DATA FOR ANALYSIS section start
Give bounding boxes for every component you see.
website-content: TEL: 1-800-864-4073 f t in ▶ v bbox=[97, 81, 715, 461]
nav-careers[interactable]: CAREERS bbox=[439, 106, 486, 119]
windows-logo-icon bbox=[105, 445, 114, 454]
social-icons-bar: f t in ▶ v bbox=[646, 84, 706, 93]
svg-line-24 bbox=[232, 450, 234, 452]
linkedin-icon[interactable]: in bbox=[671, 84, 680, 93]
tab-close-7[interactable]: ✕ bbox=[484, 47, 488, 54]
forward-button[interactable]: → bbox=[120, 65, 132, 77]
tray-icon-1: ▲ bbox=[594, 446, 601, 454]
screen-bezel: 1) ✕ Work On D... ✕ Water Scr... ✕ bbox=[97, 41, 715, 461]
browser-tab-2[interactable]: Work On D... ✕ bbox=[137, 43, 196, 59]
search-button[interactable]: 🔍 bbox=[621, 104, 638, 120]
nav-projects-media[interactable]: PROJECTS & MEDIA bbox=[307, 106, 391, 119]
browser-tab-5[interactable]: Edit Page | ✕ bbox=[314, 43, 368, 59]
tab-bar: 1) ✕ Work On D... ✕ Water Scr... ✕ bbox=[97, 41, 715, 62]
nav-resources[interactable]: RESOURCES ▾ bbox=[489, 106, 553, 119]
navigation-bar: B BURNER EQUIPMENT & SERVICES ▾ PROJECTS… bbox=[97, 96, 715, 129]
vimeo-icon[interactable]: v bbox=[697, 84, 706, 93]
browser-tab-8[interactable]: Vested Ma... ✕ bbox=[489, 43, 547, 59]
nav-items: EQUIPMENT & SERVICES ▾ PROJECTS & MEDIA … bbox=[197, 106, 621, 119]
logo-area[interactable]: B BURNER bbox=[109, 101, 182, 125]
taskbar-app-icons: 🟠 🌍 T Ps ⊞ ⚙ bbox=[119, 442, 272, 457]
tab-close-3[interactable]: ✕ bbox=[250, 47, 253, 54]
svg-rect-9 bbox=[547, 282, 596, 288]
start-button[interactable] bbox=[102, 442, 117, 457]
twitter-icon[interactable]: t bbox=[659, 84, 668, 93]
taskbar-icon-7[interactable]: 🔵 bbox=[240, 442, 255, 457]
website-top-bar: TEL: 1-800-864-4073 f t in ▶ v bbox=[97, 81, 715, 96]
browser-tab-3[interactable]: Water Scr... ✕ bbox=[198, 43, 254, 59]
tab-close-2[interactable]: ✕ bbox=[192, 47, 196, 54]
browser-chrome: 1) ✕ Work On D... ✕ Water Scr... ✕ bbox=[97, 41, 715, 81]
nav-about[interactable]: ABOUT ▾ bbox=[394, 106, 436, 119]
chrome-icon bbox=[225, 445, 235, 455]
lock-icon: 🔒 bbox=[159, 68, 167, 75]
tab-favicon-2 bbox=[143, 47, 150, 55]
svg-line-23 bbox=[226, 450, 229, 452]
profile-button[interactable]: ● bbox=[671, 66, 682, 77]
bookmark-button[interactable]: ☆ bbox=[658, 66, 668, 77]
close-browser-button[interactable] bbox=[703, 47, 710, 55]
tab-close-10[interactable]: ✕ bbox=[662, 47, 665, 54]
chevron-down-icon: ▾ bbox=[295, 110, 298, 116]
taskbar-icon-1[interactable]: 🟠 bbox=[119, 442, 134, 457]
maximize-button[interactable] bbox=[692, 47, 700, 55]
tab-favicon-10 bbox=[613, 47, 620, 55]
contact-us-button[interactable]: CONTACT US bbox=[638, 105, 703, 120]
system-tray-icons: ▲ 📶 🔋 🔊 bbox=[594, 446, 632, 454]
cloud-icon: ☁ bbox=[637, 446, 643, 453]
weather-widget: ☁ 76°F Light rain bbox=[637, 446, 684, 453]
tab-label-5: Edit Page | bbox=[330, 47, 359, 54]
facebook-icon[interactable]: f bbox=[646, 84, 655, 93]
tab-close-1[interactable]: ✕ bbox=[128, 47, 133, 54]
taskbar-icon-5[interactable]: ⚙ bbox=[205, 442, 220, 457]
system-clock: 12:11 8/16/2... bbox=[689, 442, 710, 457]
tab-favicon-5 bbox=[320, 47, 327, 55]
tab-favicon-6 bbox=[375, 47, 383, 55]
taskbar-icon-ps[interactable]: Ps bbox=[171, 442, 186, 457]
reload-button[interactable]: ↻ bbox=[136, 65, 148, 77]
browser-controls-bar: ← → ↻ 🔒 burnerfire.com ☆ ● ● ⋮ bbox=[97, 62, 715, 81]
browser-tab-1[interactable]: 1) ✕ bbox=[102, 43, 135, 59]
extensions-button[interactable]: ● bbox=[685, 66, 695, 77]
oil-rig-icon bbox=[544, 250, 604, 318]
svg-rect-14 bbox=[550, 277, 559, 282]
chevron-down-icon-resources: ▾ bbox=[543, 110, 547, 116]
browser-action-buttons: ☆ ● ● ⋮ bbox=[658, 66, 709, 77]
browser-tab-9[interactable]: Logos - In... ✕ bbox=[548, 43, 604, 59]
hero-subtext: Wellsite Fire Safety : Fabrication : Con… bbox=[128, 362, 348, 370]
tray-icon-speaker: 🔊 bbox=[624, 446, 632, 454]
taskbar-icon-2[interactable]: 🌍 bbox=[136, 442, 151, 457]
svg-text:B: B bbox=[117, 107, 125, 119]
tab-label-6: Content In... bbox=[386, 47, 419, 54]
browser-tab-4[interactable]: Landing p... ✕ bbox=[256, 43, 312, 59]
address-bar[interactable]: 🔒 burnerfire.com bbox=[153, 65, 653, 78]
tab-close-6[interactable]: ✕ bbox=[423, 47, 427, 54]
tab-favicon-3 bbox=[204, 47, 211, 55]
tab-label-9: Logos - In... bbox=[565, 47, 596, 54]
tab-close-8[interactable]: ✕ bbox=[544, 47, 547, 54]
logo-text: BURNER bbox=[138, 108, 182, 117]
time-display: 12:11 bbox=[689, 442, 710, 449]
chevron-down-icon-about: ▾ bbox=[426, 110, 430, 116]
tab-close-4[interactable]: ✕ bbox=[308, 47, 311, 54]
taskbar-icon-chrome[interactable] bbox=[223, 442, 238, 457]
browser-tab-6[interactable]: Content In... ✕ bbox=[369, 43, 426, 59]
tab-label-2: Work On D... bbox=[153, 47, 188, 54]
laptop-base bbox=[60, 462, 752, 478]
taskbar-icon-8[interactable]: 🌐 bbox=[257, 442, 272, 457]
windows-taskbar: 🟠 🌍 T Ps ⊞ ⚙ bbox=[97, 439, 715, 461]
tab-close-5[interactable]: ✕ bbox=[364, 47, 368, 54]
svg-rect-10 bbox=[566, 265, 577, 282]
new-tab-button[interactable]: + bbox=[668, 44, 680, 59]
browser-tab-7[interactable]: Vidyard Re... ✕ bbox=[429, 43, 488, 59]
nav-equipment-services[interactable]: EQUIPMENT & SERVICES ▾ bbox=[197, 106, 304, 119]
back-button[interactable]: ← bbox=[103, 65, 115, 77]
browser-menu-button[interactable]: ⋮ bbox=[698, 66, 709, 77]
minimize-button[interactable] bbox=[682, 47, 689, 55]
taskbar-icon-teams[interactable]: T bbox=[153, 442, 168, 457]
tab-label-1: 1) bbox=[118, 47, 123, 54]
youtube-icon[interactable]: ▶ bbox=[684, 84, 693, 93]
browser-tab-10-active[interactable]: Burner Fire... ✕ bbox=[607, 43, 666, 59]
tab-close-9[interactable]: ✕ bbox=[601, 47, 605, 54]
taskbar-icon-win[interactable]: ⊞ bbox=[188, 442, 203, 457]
DATA FOR ANALYSIS section end
ASSIGNMENT
Print out the listing in full, exactly as it appears.

FINAL ANSWER
Give bounding boxes for every component you see.
website-content: TEL: 1-800-864-4073 f t in ▶ v bbox=[97, 81, 715, 461]
nav-careers[interactable]: CAREERS bbox=[439, 106, 486, 119]
windows-logo-icon bbox=[105, 445, 114, 454]
social-icons-bar: f t in ▶ v bbox=[646, 84, 706, 93]
svg-line-24 bbox=[232, 450, 234, 452]
linkedin-icon[interactable]: in bbox=[671, 84, 680, 93]
tab-close-7[interactable]: ✕ bbox=[484, 47, 488, 54]
forward-button[interactable]: → bbox=[120, 65, 132, 77]
tray-icon-1: ▲ bbox=[594, 446, 601, 454]
screen-bezel: 1) ✕ Work On D... ✕ Water Scr... ✕ bbox=[97, 41, 715, 461]
browser-tab-2[interactable]: Work On D... ✕ bbox=[137, 43, 196, 59]
search-button[interactable]: 🔍 bbox=[621, 104, 638, 120]
nav-projects-media[interactable]: PROJECTS & MEDIA bbox=[307, 106, 391, 119]
browser-tab-5[interactable]: Edit Page | ✕ bbox=[314, 43, 368, 59]
tab-bar: 1) ✕ Work On D... ✕ Water Scr... ✕ bbox=[97, 41, 715, 62]
nav-resources[interactable]: RESOURCES ▾ bbox=[489, 106, 553, 119]
navigation-bar: B BURNER EQUIPMENT & SERVICES ▾ PROJECTS… bbox=[97, 96, 715, 129]
vimeo-icon[interactable]: v bbox=[697, 84, 706, 93]
browser-tab-8[interactable]: Vested Ma... ✕ bbox=[489, 43, 547, 59]
nav-items: EQUIPMENT & SERVICES ▾ PROJECTS & MEDIA … bbox=[197, 106, 621, 119]
logo-area[interactable]: B BURNER bbox=[109, 101, 182, 125]
taskbar-app-icons: 🟠 🌍 T Ps ⊞ ⚙ bbox=[119, 442, 272, 457]
tab-close-3[interactable]: ✕ bbox=[250, 47, 253, 54]
svg-rect-9 bbox=[547, 282, 596, 288]
start-button[interactable] bbox=[102, 442, 117, 457]
twitter-icon[interactable]: t bbox=[659, 84, 668, 93]
taskbar-icon-7[interactable]: 🔵 bbox=[240, 442, 255, 457]
website-top-bar: TEL: 1-800-864-4073 f t in ▶ v bbox=[97, 81, 715, 96]
browser-tab-3[interactable]: Water Scr... ✕ bbox=[198, 43, 254, 59]
tab-close-2[interactable]: ✕ bbox=[192, 47, 196, 54]
browser-chrome: 1) ✕ Work On D... ✕ Water Scr... ✕ bbox=[97, 41, 715, 81]
nav-about[interactable]: ABOUT ▾ bbox=[394, 106, 436, 119]
chrome-icon bbox=[225, 445, 235, 455]
lock-icon: 🔒 bbox=[159, 68, 167, 75]
tab-favicon-2 bbox=[143, 47, 150, 55]
svg-line-23 bbox=[226, 450, 229, 452]
profile-button[interactable]: ● bbox=[671, 66, 682, 77]
bookmark-button[interactable]: ☆ bbox=[658, 66, 668, 77]
close-browser-button[interactable] bbox=[703, 47, 710, 55]
tab-close-10[interactable]: ✕ bbox=[662, 47, 665, 54]
chevron-down-icon: ▾ bbox=[295, 110, 298, 116]
taskbar-icon-1[interactable]: 🟠 bbox=[119, 442, 134, 457]
maximize-button[interactable] bbox=[692, 47, 700, 55]
tab-favicon-10 bbox=[613, 47, 620, 55]
contact-us-button[interactable]: CONTACT US bbox=[638, 105, 703, 120]
system-tray-icons: ▲ 📶 🔋 🔊 bbox=[594, 446, 632, 454]
cloud-icon: ☁ bbox=[637, 446, 643, 453]
weather-widget: ☁ 76°F Light rain bbox=[637, 446, 684, 453]
tab-label-5: Edit Page | bbox=[330, 47, 359, 54]
facebook-icon[interactable]: f bbox=[646, 84, 655, 93]
tab-close-1[interactable]: ✕ bbox=[128, 47, 133, 54]
taskbar-icon-5[interactable]: ⚙ bbox=[205, 442, 220, 457]
system-clock: 12:11 8/16/2... bbox=[689, 442, 710, 457]
tab-favicon-5 bbox=[320, 47, 327, 55]
tab-favicon-6 bbox=[375, 47, 383, 55]
taskbar-icon-ps[interactable]: Ps bbox=[171, 442, 186, 457]
reload-button[interactable]: ↻ bbox=[136, 65, 148, 77]
browser-controls-bar: ← → ↻ 🔒 burnerfire.com ☆ ● ● ⋮ bbox=[97, 62, 715, 81]
browser-tab-1[interactable]: 1) ✕ bbox=[102, 43, 135, 59]
extensions-button[interactable]: ● bbox=[685, 66, 695, 77]
oil-rig-icon bbox=[544, 250, 604, 318]
svg-rect-14 bbox=[550, 277, 559, 282]
chevron-down-icon-resources: ▾ bbox=[543, 110, 547, 116]
browser-action-buttons: ☆ ● ● ⋮ bbox=[658, 66, 709, 77]
browser-tab-9[interactable]: Logos - In... ✕ bbox=[548, 43, 604, 59]
hero-subtext: Wellsite Fire Safety : Fabrication : Con… bbox=[128, 362, 348, 370]
tray-icon-speaker: 🔊 bbox=[624, 446, 632, 454]
taskbar-icon-2[interactable]: 🌍 bbox=[136, 442, 151, 457]
svg-text:B: B bbox=[117, 107, 125, 119]
tab-label-6: Content In... bbox=[386, 47, 419, 54]
browser-tab-4[interactable]: Landing p... ✕ bbox=[256, 43, 312, 59]
address-bar[interactable]: 🔒 burnerfire.com bbox=[153, 65, 653, 78]
tab-close-6[interactable]: ✕ bbox=[423, 47, 427, 54]
tab-favicon-3 bbox=[204, 47, 211, 55]
tab-label-9: Logos - In... bbox=[565, 47, 596, 54]
tab-close-8[interactable]: ✕ bbox=[544, 47, 547, 54]
logo-text: BURNER bbox=[138, 108, 182, 117]
time-display: 12:11 bbox=[689, 442, 710, 449]
chevron-down-icon-about: ▾ bbox=[426, 110, 430, 116]
tab-close-4[interactable]: ✕ bbox=[308, 47, 311, 54]
taskbar-icon-chrome[interactable] bbox=[223, 442, 238, 457]
browser-tab-6[interactable]: Content In... ✕ bbox=[369, 43, 426, 59]
tab-label-2: Work On D... bbox=[153, 47, 188, 54]
laptop-base bbox=[60, 462, 752, 478]
taskbar-icon-8[interactable]: 🌐 bbox=[257, 442, 272, 457]
windows-taskbar: 🟠 🌍 T Ps ⊞ ⚙ bbox=[97, 439, 715, 461]
tab-close-5[interactable]: ✕ bbox=[364, 47, 368, 54]
svg-rect-10 bbox=[566, 265, 577, 282]
new-tab-button[interactable]: + bbox=[668, 44, 680, 59]
browser-tab-7[interactable]: Vidyard Re... ✕ bbox=[429, 43, 488, 59]
nav-equipment-services[interactable]: EQUIPMENT & SERVICES ▾ bbox=[197, 106, 304, 119]
back-button[interactable]: ← bbox=[103, 65, 115, 77]
browser-menu-button[interactable]: ⋮ bbox=[698, 66, 709, 77]
minimize-button[interactable] bbox=[682, 47, 689, 55]
taskbar-icon-teams[interactable]: T bbox=[153, 442, 168, 457]
tab-label-1: 1) bbox=[118, 47, 123, 54]
youtube-icon[interactable]: ▶ bbox=[684, 84, 693, 93]
browser-tab-10-active[interactable]: Burner Fire... ✕ bbox=[607, 43, 666, 59]
tab-close-9[interactable]: ✕ bbox=[601, 47, 605, 54]
taskbar-icon-win[interactable]: ⊞ bbox=[188, 442, 203, 457]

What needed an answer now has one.